My sense is that the complaint here is that the Realtor is attempting to ‘hook’ a naive client - that is, get them to fall in love with a house outside their (sober) price range, in the hope that they ‘just gotta have it’ … mimimizing their sober second thoughts with the chimera that they can bargain the owners down to within their original price range.
I don’t really know about the lender part - just hanging up on the ones who won’t answer a simple question seems appropriate, or insisting that all communications be in writing might work, to save you time and frustration.
As for the agents? We used the same agent who rented us a house when we wanted to buy something, because we liked her style. Gave her our parameters - preferred budget, minimum size of property, needs to be in a certain school attendance zone, high speed internet access. (And truthfully, it was a tall order. But we had the advantage, because we were paying cash.) She sent us one perfect listing, we made an offer, the seller made a counter-offer, we required a current survey of the property, and we all met at the attorney’s office to exchange money for a deed. It really saved us a lot of leg work. Our agent shared half of the commission, and honestly, saved herself a lot of work by knowing exactly what we wanted, so that she didn’t spend a lot of time and gas showing us places that were only 75% of what we wanted.

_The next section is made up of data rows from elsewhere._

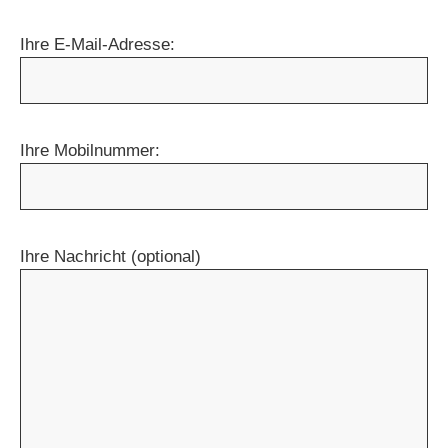
Ihre E-Mail-Adresse:
Ihre Mobilnummer:
Ihre Nachricht (optional)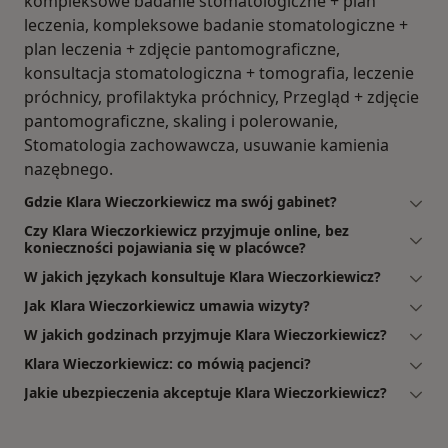
kompleksowe badanie stomatologiczne + plan
leczenia, kompleksowe badanie stomatologiczne +
plan leczenia + zdjęcie pantomograficzne,
konsultacja stomatologiczna + tomografia, leczenie
próchnicy, profilaktyka próchnicy, Przegląd + zdjęcie
pantomograficzne, skaling i polerowanie,
Stomatologia zachowawcza, usuwanie kamienia
nazębnego.
Gdzie Klara Wieczorkiewicz ma swój gabinet?
Czy Klara Wieczorkiewicz przyjmuje online, bez
konieczności pojawiania się w placówce?
W jakich językach konsultuje Klara Wieczorkiewicz?
Jak Klara Wieczorkiewicz umawia wizyty?
W jakich godzinach przyjmuje Klara Wieczorkiewicz?
Klara Wieczorkiewicz: co mówią pacjenci?
Jakie ubezpieczenia akceptuje Klara Wieczorkiewicz?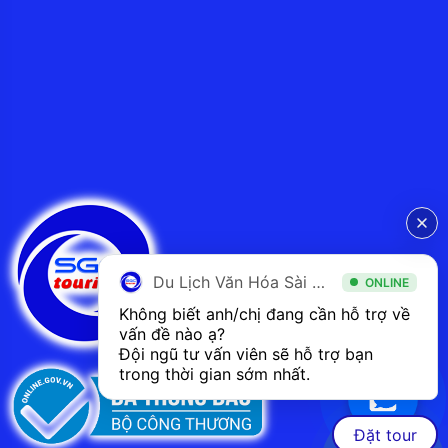
Du Lịch Văn Hóa Sài Gòn
ONLINE
Không biết anh/chị đang cần hỗ trợ về 
vấn đề nào ạ? 
Đội ngũ tư vấn viên sẽ hỗ trợ bạn 
trong thời gian sớm nhất.  
Đặt tour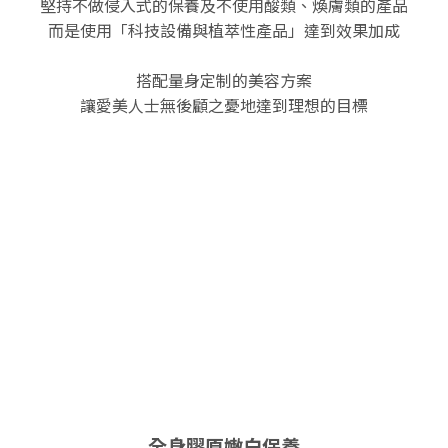
堅持不做侵入式的保養及不使用酸類、煥膚類的產品
而是使用「科技設備與植萃性產品」達到效果加成
搭配量身定制的美容方案
讓愛美人士無後顧之憂地達到理想的目標
全身膠原嫩白保養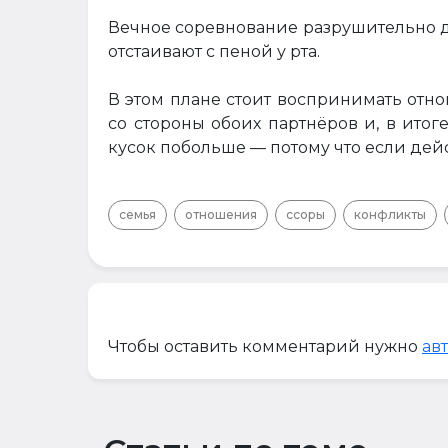
Вечное соревнование разрушительно д
отстаивают с пеной у рта.
В этом плане стоит воспринимать отн
со стороны обоих партнёров и, в итог
кусок побольше — потому что если дейс
семья
отношения
ссоры
конфликты
Чтобы оставить комментарий нужно
ав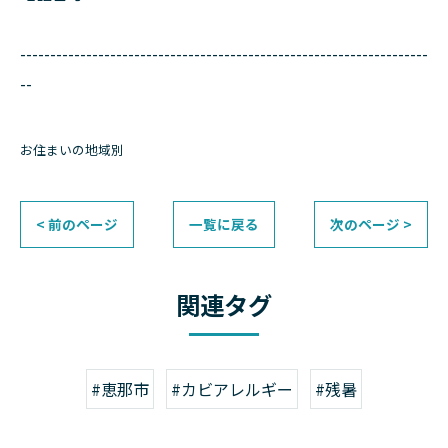
--------------------------------------------------------------------
--
お住まいの地域別
< 前のページ
一覧に戻る
次のページ >
関連タグ
#恵那市
#カビアレルギー
#残暑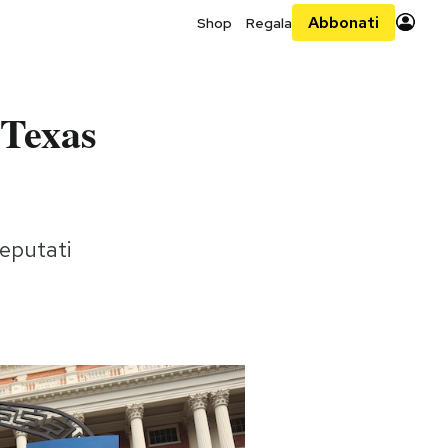
Abbonati
Shop
Regala
n Texas
deputati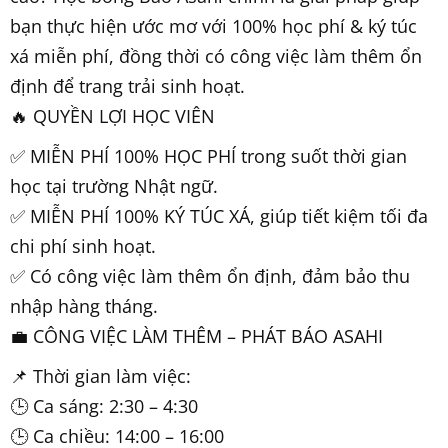
bạn thực hiện ước mơ với 100% học phí & ký túc
xá miễn phí, đồng thời có công việc làm thêm ổn
định để trang trải sinh hoạt.
🔥 QUYỀN LỢI HỌC VIÊN
✅ MIỄN PHÍ 100% HỌC PHÍ trong suốt thời gian
học tại trường Nhật ngữ.
✅ MIỄN PHÍ 100% KÝ TÚC XÁ, giúp tiết kiệm tối đa
chi phí sinh hoạt.
✅ Có công việc làm thêm ổn định, đảm bảo thu
nhập hàng tháng.
💼 CÔNG VIỆC LÀM THÊM – PHÁT BÁO ASAHI
📌 Thời gian làm việc:
🕒 Ca sáng: 2:30 – 4:30
🕒 Ca chiều: 14:00 – 16:00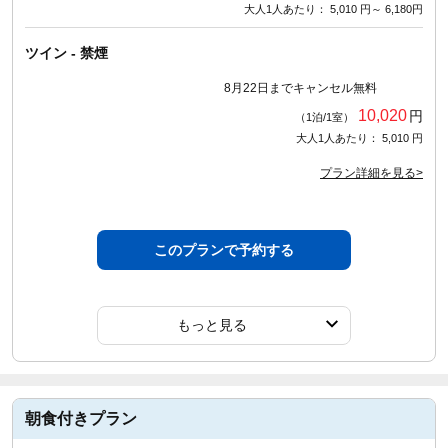
大人1人あたり： 5,010 円～ 6,180円
ツイン - 禁煙
8月22日までキャンセル無料
10,020
円
（1泊/1室）
大人1人あたり： 5,010 円
プラン詳細を見る>
このプランで予約する
もっと見る
朝食付きプラン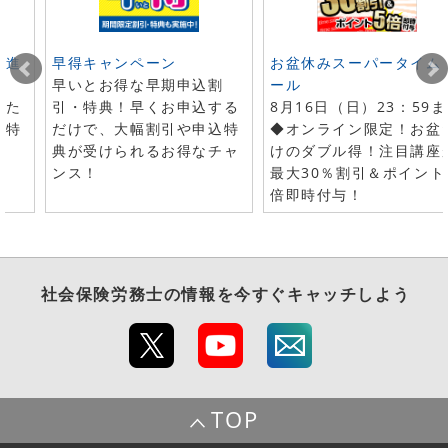
ト進
早得キャンペーン
お盆休みスーパータイム
早いとお得な早期申込割
ール
した
引・特典！早くお申込する
8月16日（日）23：59
で特
だけで、大幅割引や申込特
◆オンライン限定！お盆
典が受けられるお得なチャ
けのダブル得！注目講座
ンス！
最大30％割引＆ポイント
倍即時付与！
社会保険労務士
の情報を今すぐキャッチしよう
TOP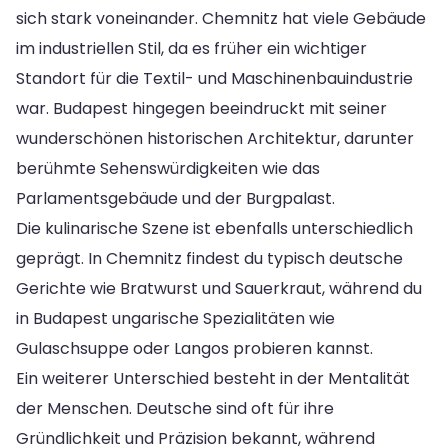
sich stark voneinander. Chemnitz hat viele Gebäude
im industriellen Stil, da es früher ein wichtiger
Standort für die Textil- und Maschinenbauindustrie
war. Budapest hingegen beeindruckt mit seiner
wunderschönen historischen Architektur, darunter
berühmte Sehenswürdigkeiten wie das
Parlamentsgebäude und der Burgpalast.
Die kulinarische Szene ist ebenfalls unterschiedlich
geprägt. In Chemnitz findest du typisch deutsche
Gerichte wie Bratwurst und Sauerkraut, während du
in Budapest ungarische Spezialitäten wie
Gulaschsuppe oder Langos probieren kannst.
Ein weiterer Unterschied besteht in der Mentalität
der Menschen. Deutsche sind oft für ihre
Gründlichkeit und Präzision bekannt, während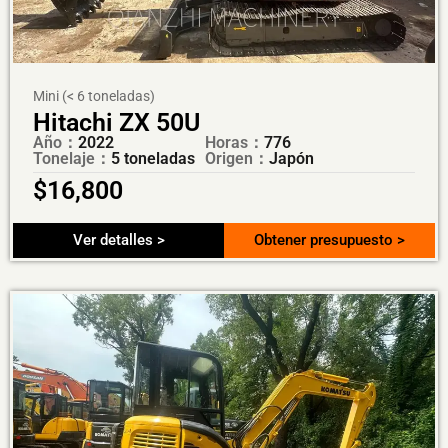
Mini (< 6 toneladas)
Hitachi ZX 50U
Año：
2022
Horas：
776
Tonelaje：
5 toneladas
Origen：
Japón
$
16,800
Ver detalles >
Obtener presupuesto >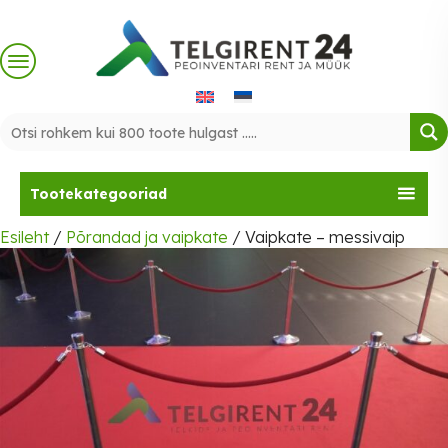
Skip
to
content
Tootekategooriad
Esileht
/
Põrandad ja vaipkate
/ Vaipkate – messivaip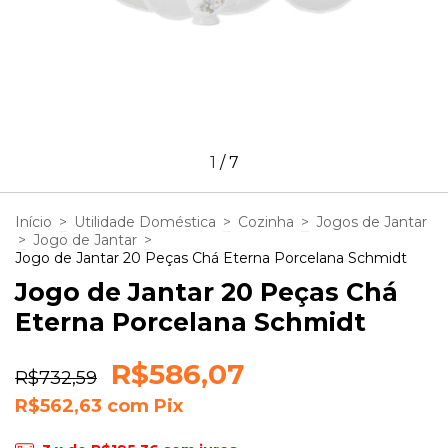
1
/
7
Início
>
Utilidade Doméstica
>
Cozinha
>
Jogos de Jantar
>
Jogo de Jantar
>
Jogo de Jantar 20 Peças Chá Eterna Porcelana Schmidt
Jogo de Jantar 20 Peças Chá
Eterna Porcelana Schmidt
R$586,07
R$732,59
R$562,63
com
Pix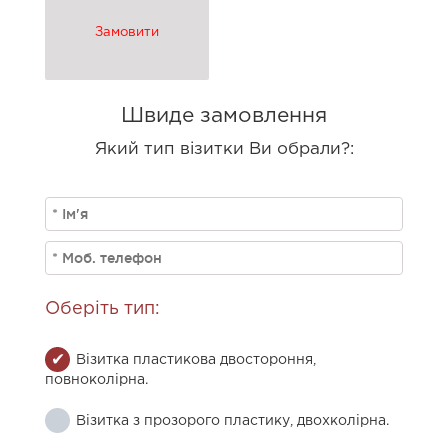
Замовити
Швиде замовлення
Який тип візитки Ви обрали?:
Оберіть тип:
Візитка пластикова двостороння,
повноколірна.
Візитка з прозорого пластику, двохколірна.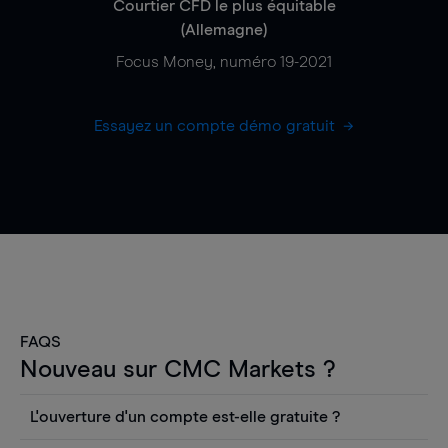
Courtier CFD le plus équitable
(Allemagne)
Focus Money, numéro 19-2021
Essayez un compte démo gratuit
FAQS
Nouveau sur CMC Markets ?
L'ouverture d'un compte est-elle gratuite ?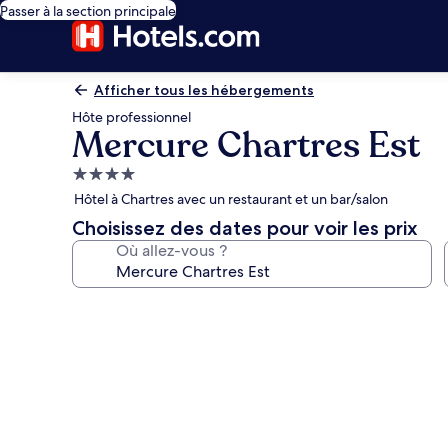
Passer à la section principale
Afficher tous les hébergements
Hôte professionnel
Mercure Chartres Est
Hébergement
4.0 étoiles
Hôtel à Chartres avec un restaurant et un bar/salon
Choisissez des dates pour voir les prix
Où allez-vous ?
Galerie
photos
de
l’hébergement
Mercure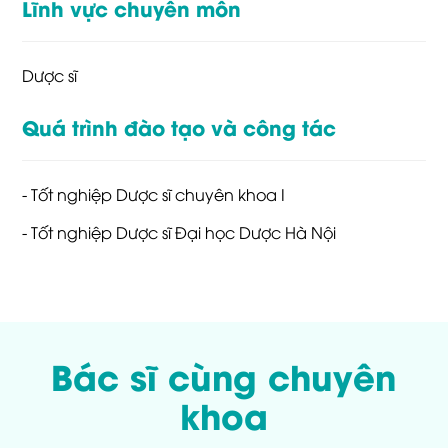
Lĩnh vực chuyên môn
Dược sĩ
Quá trình đào tạo và công tác
- Tốt nghiệp Dược sĩ chuyên khoa I
- Tốt nghiệp Dược sĩ Đại học Dược Hà Nội
Bác sĩ cùng chuyên
khoa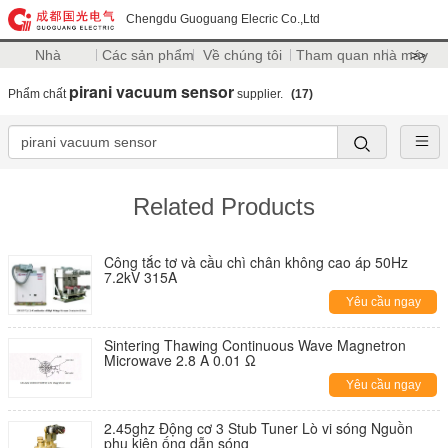
Chengdu Guoguang Elecric Co.,Ltd
Nhà
Các sản phẩm
Về chúng tôi
Tham quan nhà máy
>>
pirani vacuum sensor
Phẩm chất
supplier.
(17)
Related Products
Công tắc tơ và cầu chì chân không cao áp 50Hz
7.2kV 315A
Yêu cầu ngay
Sintering Thawing Continuous Wave Magnetron
Microwave 2.8 A 0.01 Ω
Yêu cầu ngay
2.45ghz Động cơ 3 Stub Tuner Lò vi sóng Nguồn
phụ kiện ống dẫn sóng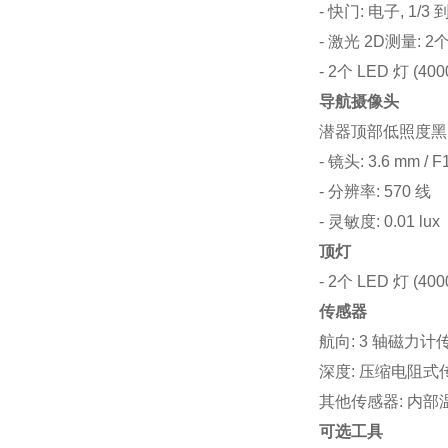
- 快门: 电子, 1/3 
- 激光 2D测量:
- 2个 LED 灯 (4
导航摄像头
潜器顶部低照度黑
- 镜头: 3.6 mm / F
- 分辨率: 570 线
- 灵敏度: 0.01 lux
顶灯
- 2个 LED 灯 (4
传感器
航向: 3 轴磁力计
深度: 压缩电阻式传
其他传感器: 内部温
可选工具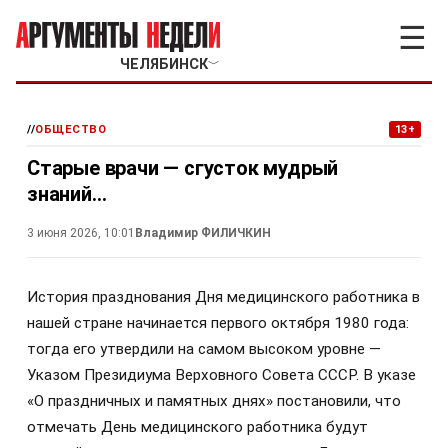
☰
ЧЕЛЯБИНСК
﹀
//
ОБЩЕСТВО
13+
Старые врачи — сгусток мудрый
знаний…
3 июня 2026, 10:01
Владимир ФИЛИЧКИН
История празднования Дня медицинского работника в
нашей стране
начинается первого октября 1980 года:
тогда его утвердили на самом высоком уровне —
Указом Президиума Верховного Совета СССР. В указе
«О праздничных и памятных днях» постановили, что
отмечать День медицинского работника будут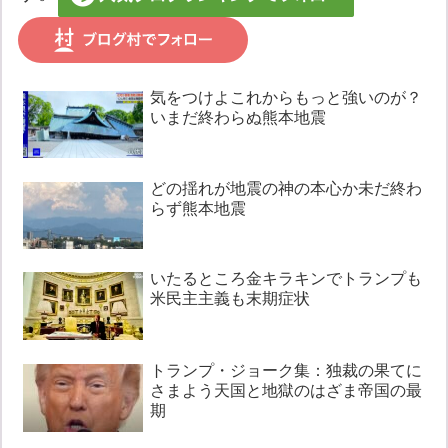
気をつけよこれからもっと強いのが？
いまだ終わらぬ熊本地震
どの揺れが地震の神の本心か未だ終わ
らず熊本地震
いたるところ金キラキンでトランプも
米民主主義も末期症状
トランプ・ジョーク集：独裁の果てに
さまよう天国と地獄のはざま帝国の最
期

I dont know about your area but around here the colleges got into the business of real estate licenses and than suddenly you have tons of these real estate agents running around trying to make a living. Often they are as young as 21 and never owned a home themselves.
I’m sorry but I want my real estate agent to be an old gray haired person (man or woman) who’s owned numerous homes and been a realtor for 20 or more years who knows alot about houses.
You never can tell what someone is willing to accept. Sometimes people get in circumstances that they just want to get out of, even if it means taking a loss. When my wife and I were house hunting, we found one that we liked that was listed for $160,000, and had been on the market for 5 weeks. We hired an independent realtor who was able to find out some information on the house and current owner. We found out his wife had passed away 3 months earlier, and he was desperate to sell so he could to move to Florida to live with his kids. We made a written offer of $95k. He didn’t accept, but he countered with $110k and all of the furniture included in the sell (worth approximately $8k) So, in our situation, using a realtor really paid off.